All these considerations, of course, were foremost in the mind of the Government when, in 1957, they decided to cease the 100 per cent. grants under the Local Authorities (Works) Act and the arguments have not been in any way rebutted or refuted by anything I have heard in this debate so far and they are as valid to-day as they were then.
We are fully alive to the fact that drainage must be related to an overall plan. That fact was recognised as far back as 1945, in the Arterial Drainage Act and by that Act and, from that time on, we have been trying to deal with drainage as a planned operation rather than a piecemeal job that will be done and forgotten about and the land allowed to revert to its former state. When it is piecemeal it is bad enough but when it is piecemeal without maintenance, as has been the case under the Local Authorities (Works) Act, then it does appear that money so spent in any considerable amount is money that is to a very large degree wasted after a few years.
Deputy Dr. Browne raised a question, as one might expect, related in some degree to the problem of drainage in the city areas. Let me say at the outset that the Local Authorities (Works) Act grants were never availed of for drainage in the city area. The possible reason for that is that the drainage problem within the city areas and around them, can be dealt with under the sanitary service grants and that they will continue to be so dealt with in the future, I have no doubt.

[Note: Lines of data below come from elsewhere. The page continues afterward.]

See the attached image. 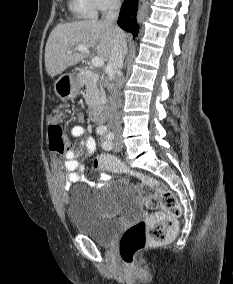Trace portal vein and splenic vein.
I'll return each instance as SVG.
<instances>
[{
	"label": "portal vein and splenic vein",
	"instance_id": "portal-vein-and-splenic-vein-1",
	"mask_svg": "<svg viewBox=\"0 0 233 284\" xmlns=\"http://www.w3.org/2000/svg\"><path fill=\"white\" fill-rule=\"evenodd\" d=\"M76 51H80V52H84V53H89V49L88 47L84 46V45H79L75 48ZM91 64L94 67H102L104 65V60L100 57H94L91 60Z\"/></svg>",
	"mask_w": 233,
	"mask_h": 284
}]
</instances>
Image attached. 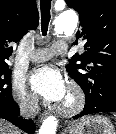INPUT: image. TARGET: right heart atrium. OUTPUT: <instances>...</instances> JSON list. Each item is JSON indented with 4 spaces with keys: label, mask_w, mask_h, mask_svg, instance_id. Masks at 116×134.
Wrapping results in <instances>:
<instances>
[{
    "label": "right heart atrium",
    "mask_w": 116,
    "mask_h": 134,
    "mask_svg": "<svg viewBox=\"0 0 116 134\" xmlns=\"http://www.w3.org/2000/svg\"><path fill=\"white\" fill-rule=\"evenodd\" d=\"M11 95L18 107L26 113H34L37 109V100L29 94L20 83H14L11 88Z\"/></svg>",
    "instance_id": "d8ad5b80"
}]
</instances>
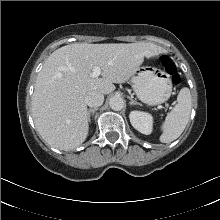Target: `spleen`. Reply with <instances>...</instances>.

Deputy Blowick gave the impression that it was his sound and confirmed belief that the stopping of the Local Authorities (Works) Act grants in 1957 was merely for the sake of stopping work under that Act because originally it was sponsored by some Party other than that now in Government. He would seek to convey the impression that regardless of anything else, that was the only test applied before a decision was arrived at. I want to tell Deputy Blowick and the members of the House—and there are some members who can bear out my statement—that so far as the Government are concerned, that type of charge is entirely groundless. In so far as I am personally concerned, the considerations alleged by Deputy Blowick carried no weight whatever. Far from my being in any way against the ends for which the Local Authorities (Works) Act would appear to have been introduced I, at no time, in my own local authority, did anything but utilise the amount of money which was available, and available as 100 per cent. free grants from the Government. In my own county and in my own area, it can be seen from the records that so far as I was concerned as an individual councillor, representing a given area, I tried to get all I could out of the Act. That is just the trouble—that was the type of system it was. You had every county trying to get everything they could because it cost the county nothing. I got all I could out of it in my area and I encouraged everyone in my area to do the same.